Ve çocuklarım doğduğunda hikayeyi sevdim çünkü ailemin benim tarafımdan onlara kök saldı. Gerçekte, mirasımın belgelenmiş ve reddedilemez gerçeği, çoğunlukla İsveçli olduğumdur. Büyükannem tam bir İsveçliydi ve bu mirası yanında taşıdı. Ama bu çocuklarım için bir şey ifade etmiyordu. Onlara, daha önce hiç bulunmadığım ve ziyaret edemeyeceğimiz kadar uzak olan İsveç'i nasıl öğretebilirdim? Onlara, üzerinde doğdukları toprağa - herhangi bir yerleşimci gelmeden önce bağları olan bir yere - doğrudan geri götüren bir mirası anlatmak daha kolay ve daha iyiydi.
Burada, hayatımın yarısı yaşanmış olan kırklı yaşlarımda, bunların hiçbiriyle özellikle gurur duymuyorum. Ve her şeyin ikiyüzlülüğünün derinden farkındayım. Bana ait olmayan bir hikayeden beslendim - ve açıkçası, bir damla kan olsa bile gerçekten benim olmayacaktı. Bir mirası kolonize ettim. Özellikle aptalca olan şey, gerçekten doğru olan belgelenmiş zorluk, cüret ve hayatta kalma hikayelerini gözden kaçırmış olmam. Ailem, Rocky Dağları'nın kenarında, medeniyetin engebeli ucunda yaşıyordu. Kutlayacak ve anlayacak çok şey vardı. Çok şükür hala var.
Ama belki de hiç mitolojileştirmemek en iyisidir. O insanlar benim, ama onlar da değil. Birçok anlamda, akraba olduğum insanlar sadece bir grup ölü yabancı. Bazılarında iyi ve gizemli hikayeler, bazılarında ise büyüme, çalışma, düşüş ve ölümle ilgili sıradan insan hikayeleri var.
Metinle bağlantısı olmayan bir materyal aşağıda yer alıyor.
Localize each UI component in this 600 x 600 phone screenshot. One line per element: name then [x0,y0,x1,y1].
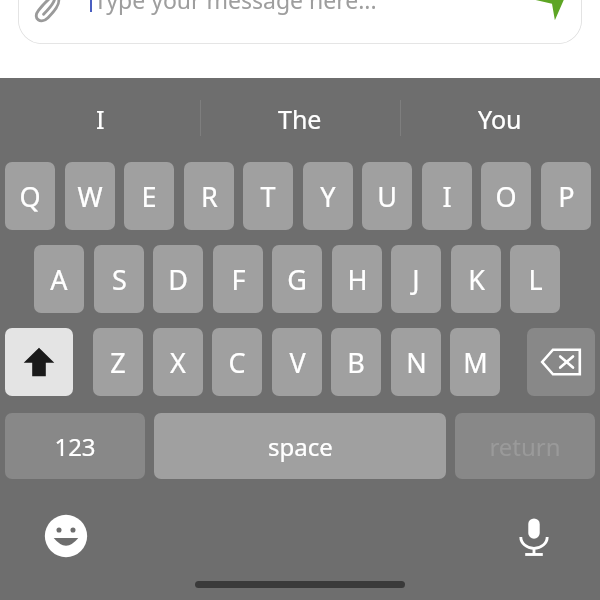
staticText: U [377,178,397,215]
button[interactable]: Shift [5,328,73,396]
staticText: The [278,102,322,136]
staticText: L [528,261,543,298]
button[interactable]: 123 [5,413,145,479]
staticText: W [77,178,103,215]
staticText: I [442,178,452,215]
staticText: O [495,178,517,215]
button[interactable]: I [422,162,472,230]
button[interactable]: P [541,162,591,230]
button[interactable]: L [510,245,560,313]
button[interactable]: O [481,162,531,230]
staticText: E [141,178,157,215]
staticText: G [287,261,307,298]
staticText: X [170,344,186,381]
staticText: You [478,102,522,136]
button[interactable]: The [200,78,400,160]
staticText: V [289,344,306,381]
button[interactable]: U [362,162,412,230]
button[interactable]: A [34,245,84,313]
button[interactable]: B [331,328,381,396]
button[interactable]: Send [528,0,576,24]
staticText: C [228,344,246,381]
button[interactable]: M [450,328,500,396]
button[interactable]: W [65,162,115,230]
button[interactable]: Q [5,162,55,230]
button[interactable]: C [212,328,262,396]
staticText: P [558,178,575,215]
staticText: Q [19,178,41,215]
staticText: Y [320,178,336,215]
button[interactable]: Z [93,328,143,396]
staticText: B [347,344,365,381]
staticText: H [347,261,368,298]
staticText: T [260,178,276,215]
button[interactable]: X [153,328,203,396]
button[interactable]: N [391,328,441,396]
button[interactable]: F [213,245,263,313]
button[interactable]: Attach [26,0,70,30]
button[interactable]: R [184,162,234,230]
staticText: return [489,430,561,463]
button[interactable]: Backspace [527,328,595,396]
staticText: space [268,430,333,463]
button[interactable]: D [153,245,203,313]
button[interactable]: G [272,245,322,313]
button[interactable]: Voice input [508,510,560,562]
button[interactable]: V [272,328,322,396]
staticText: I [96,102,105,136]
staticText: R [201,178,218,215]
staticText: D [168,261,188,298]
button[interactable]: T [243,162,293,230]
button[interactable]: H [332,245,382,313]
staticText: A [50,261,68,298]
staticText: M [463,344,488,381]
button[interactable]: You [400,78,600,160]
button[interactable]: space [154,413,446,479]
button[interactable]: K [451,245,501,313]
staticText: J [412,261,420,298]
button[interactable]: Emoji [40,510,92,562]
button[interactable]: S [94,245,144,313]
staticText: Type your message here... [94,0,377,15]
button[interactable]: J [391,245,441,313]
staticText: F [231,261,246,298]
button[interactable]: return [455,413,595,479]
button[interactable]: Y [303,162,353,230]
button[interactable]: E [124,162,174,230]
staticText: 123 [54,430,96,463]
staticText: K [468,261,485,298]
button[interactable]: I [0,78,200,160]
staticText: N [406,344,427,381]
button[interactable] [18,0,582,44]
staticText: S [112,261,127,298]
staticText: Z [110,344,126,381]
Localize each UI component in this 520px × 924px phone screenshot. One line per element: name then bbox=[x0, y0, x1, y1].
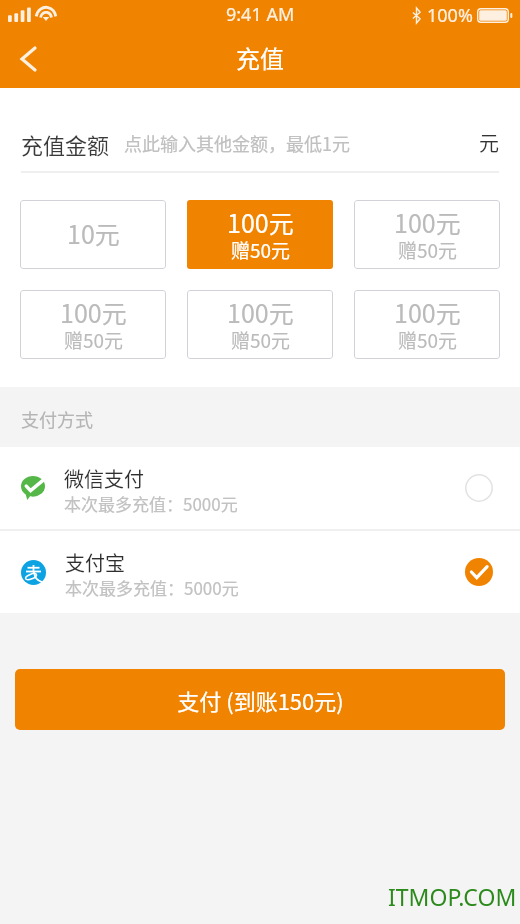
button[interactable]: 100元 bbox=[187, 200, 333, 269]
button[interactable]: 10元 bbox=[20, 200, 166, 269]
staticText: 9:41 AM bbox=[226, 2, 295, 27]
staticText: 点此输入其他金额，最低1元 bbox=[124, 130, 350, 156]
staticText: 赠50元 bbox=[231, 326, 291, 354]
staticText: 支付宝 bbox=[65, 548, 125, 577]
staticText: 本次最多充值：5000元 bbox=[65, 575, 239, 600]
staticText: ITMOP.COM bbox=[388, 881, 517, 912]
staticText: 赠50元 bbox=[398, 236, 458, 264]
staticText: 赠50元 bbox=[64, 326, 124, 354]
staticText: 100元 bbox=[227, 204, 294, 240]
staticText: 100元 bbox=[394, 294, 461, 330]
button[interactable]: 100元 bbox=[354, 290, 500, 359]
button[interactable]: 100元 bbox=[20, 290, 166, 359]
button[interactable]: 100元 bbox=[354, 200, 500, 269]
button[interactable]: Back bbox=[0, 31, 56, 87]
button[interactable]: 100元 bbox=[187, 290, 333, 359]
staticText: 赠50元 bbox=[398, 326, 458, 354]
staticText: 支付方式 bbox=[21, 406, 93, 432]
staticText: 100% bbox=[427, 3, 473, 28]
staticText: 支付 (到账150元) bbox=[177, 684, 344, 716]
staticText: 微信支付 bbox=[64, 464, 144, 493]
button[interactable]: 微信支付 bbox=[0, 447, 520, 529]
staticText: 10元 bbox=[67, 215, 120, 251]
staticText: 赠50元 bbox=[231, 236, 291, 264]
staticText: 本次最多充值：5000元 bbox=[64, 491, 238, 516]
button[interactable]: 支付 (到账150元) bbox=[15, 669, 505, 730]
staticText: 100元 bbox=[60, 294, 127, 330]
staticText: 100元 bbox=[227, 294, 294, 330]
button[interactable]: 支付宝 bbox=[0, 531, 520, 613]
staticText: 充值金额 bbox=[21, 128, 110, 160]
staticText: 元 bbox=[479, 128, 499, 157]
staticText: 充值 bbox=[236, 40, 284, 75]
staticText: 100元 bbox=[394, 204, 461, 240]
Evet, bu daha az çekici bir anlatı ama belki de "benim halkım" benim halkım değildir. Ya ben sadece Amerikalıysam - kimliğin taşıdığı tüm çirkinlik, umut ve kafa karışıklığıyla. Yerli Halklar Günü'nü kutlamak için daha fazla neden. Oğullarımla bu konuda konuşmak için daha fazla sebep. Benim görevim geçmişin trajedilerinden yakınmak değil, gelecek neslin daha iyisini yapmasını sağlamak.